A machine-rendered reading of the paper's core claim, the machinery that carries it, and where it could break.

The paper seeks to improve aggressive low-bit post-training quantization by pairing quantized weights with a low-rank correction of the form Q + LR while respecting finite-alphabet and bounded-rank constraints. It first derives information-theoretic lower bounds on the layer-wise reconstruction objective ||XW - X(Q + LR)||_F^2. The proposed algorithm augments the calibration Hessian so that the low-rank term is optimized jointly with the quantized weights inside a single GPTQ-style pass. When the low-rank factor is set to the top right singular vectors of the calibration matrix, the resulting error bounds scale with the residual norm ||X - X_r||_F^2 rather than the full ||X||_F^2, and these bounds are shown to match the lower bounds in dominant scaling under natural structural assumptions on the data or weights.

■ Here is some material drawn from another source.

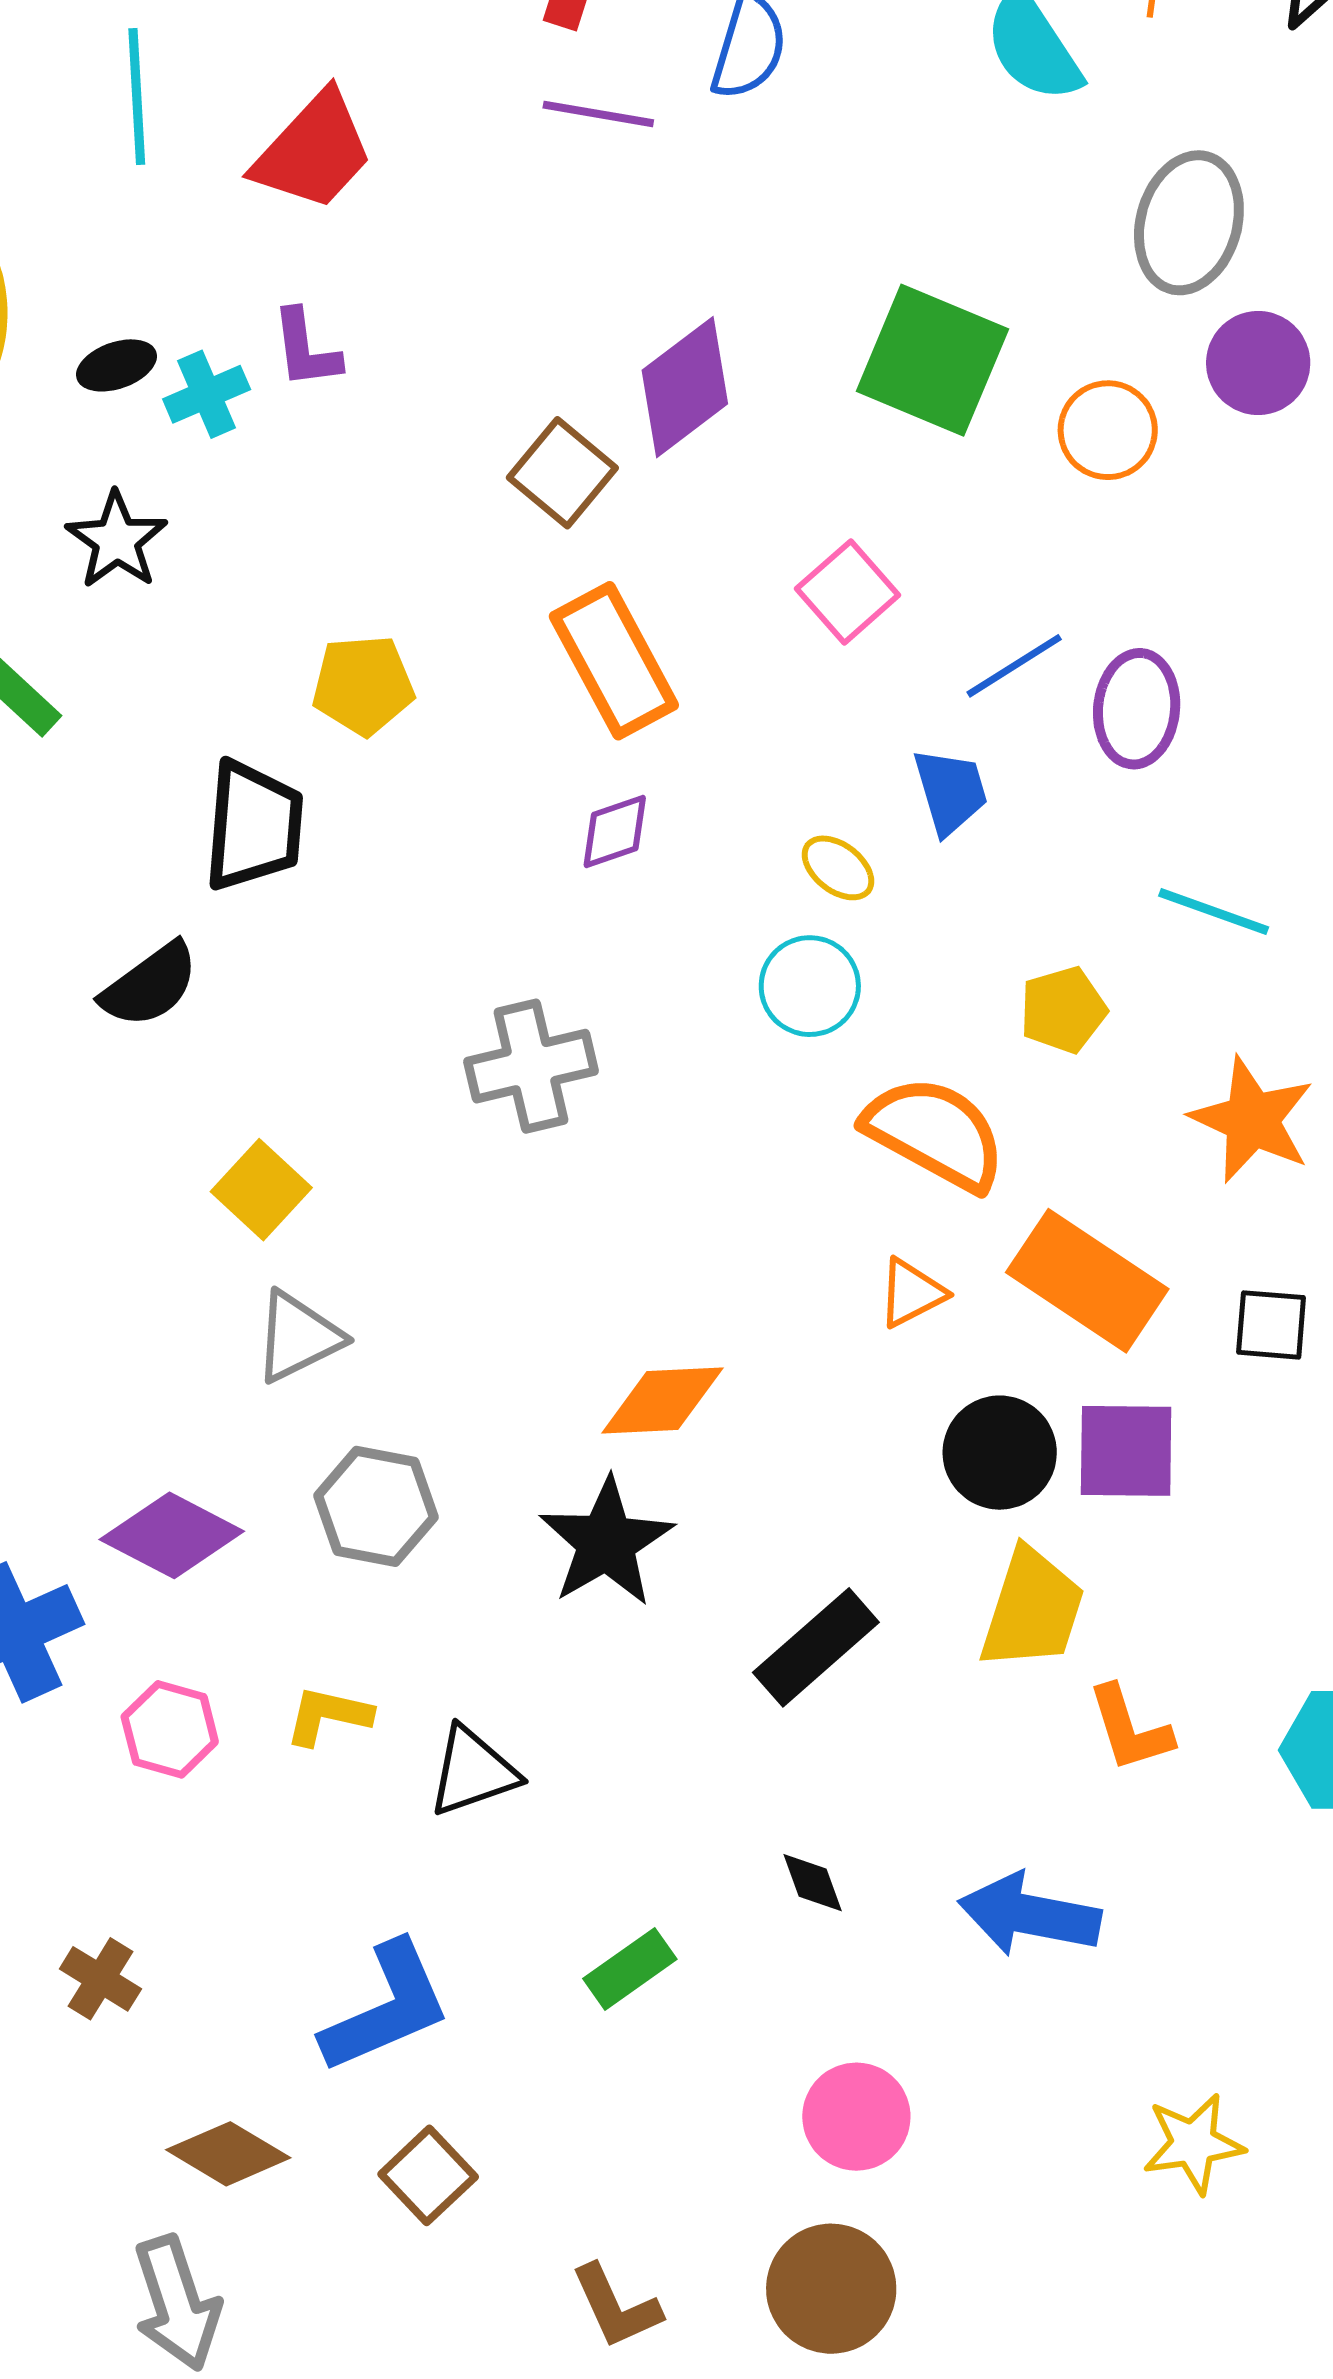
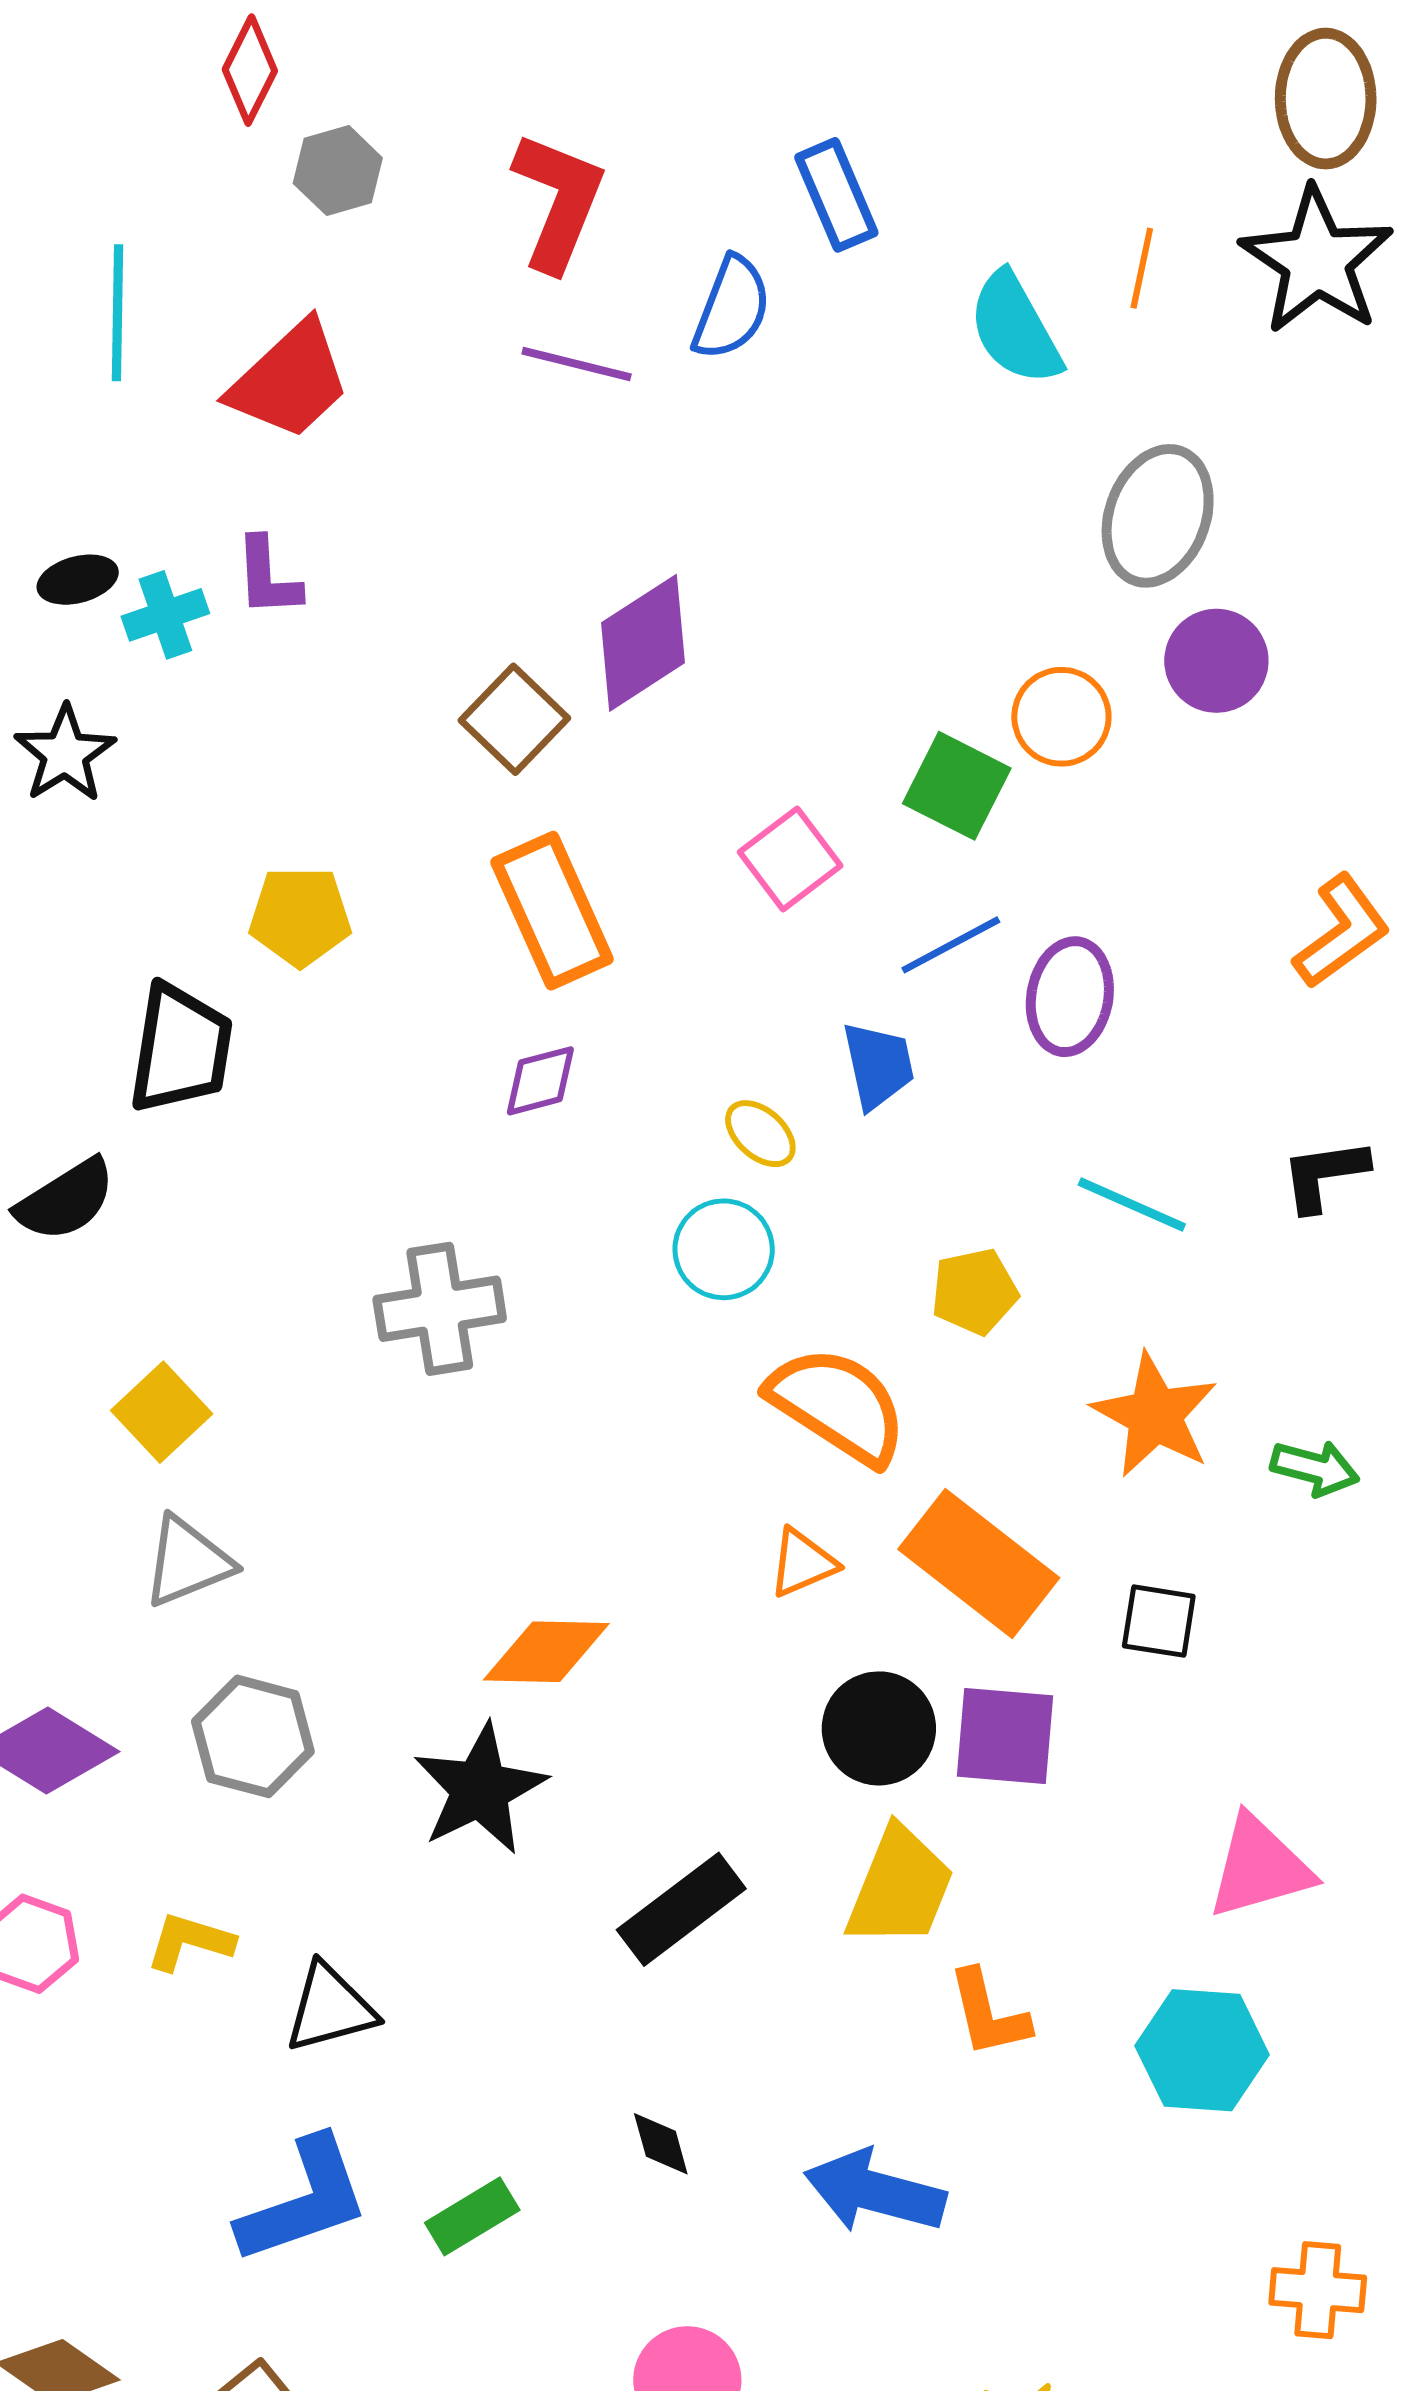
green square: (932, 360) -> (957, 786), moved, size x0.7
blue L-shape: (386, 2008) -> (304, 2201), moved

The same framework also supplies a refinement step that alternates quantization and low-rank compensation while guaranteeing non-increasing error.

Core claim

By choosing L equal to the top right singular vectors V_r of the calibration matrix X and incorporating the low-rank compensation directly through Hessian augmentation, the layer-wise reconstruction error admits provable bounds in which the usual GPTQ term proportional to ||X||_F^2 is replaced by a term proportional to the rank-r residual ||X - X_r||_F^2 (up to regularization). Under the paper's natural structural assumptions these bounds match the information-theoretic lower bounds in their leading scaling, up to constants and mild factors. The algorithm remains training-free and is accompanied by the Bid-Up refinement procedure that alternates optimal low-rank compensation with fixed-grid

What carries the argument

GPTQ-intrinsic LoRA, the procedure that augments the calibration Hessian to embed the low-rank correction L = V_r inside the quantization pass itself.

If this is right

  • The combined quantization-plus-low-rank representation can be realized in one training-free pass rather than sequential quantization followed by separate low-rank compensation.
  • Layer-wise error becomes controlled by the rank-r residual of the calibration matrix instead of its full Frobenius norm.
  • Alternating Bid-Up refinement with low-rank compensation produces a sequence of approximations with strictly non-increasing reconstruction error.
  • Empirical gains appear on both language models (Qwen3) and vision transformers (DeiT) relative to plain GPTQ and to GPTQ followed by post-hoc low-rank correction.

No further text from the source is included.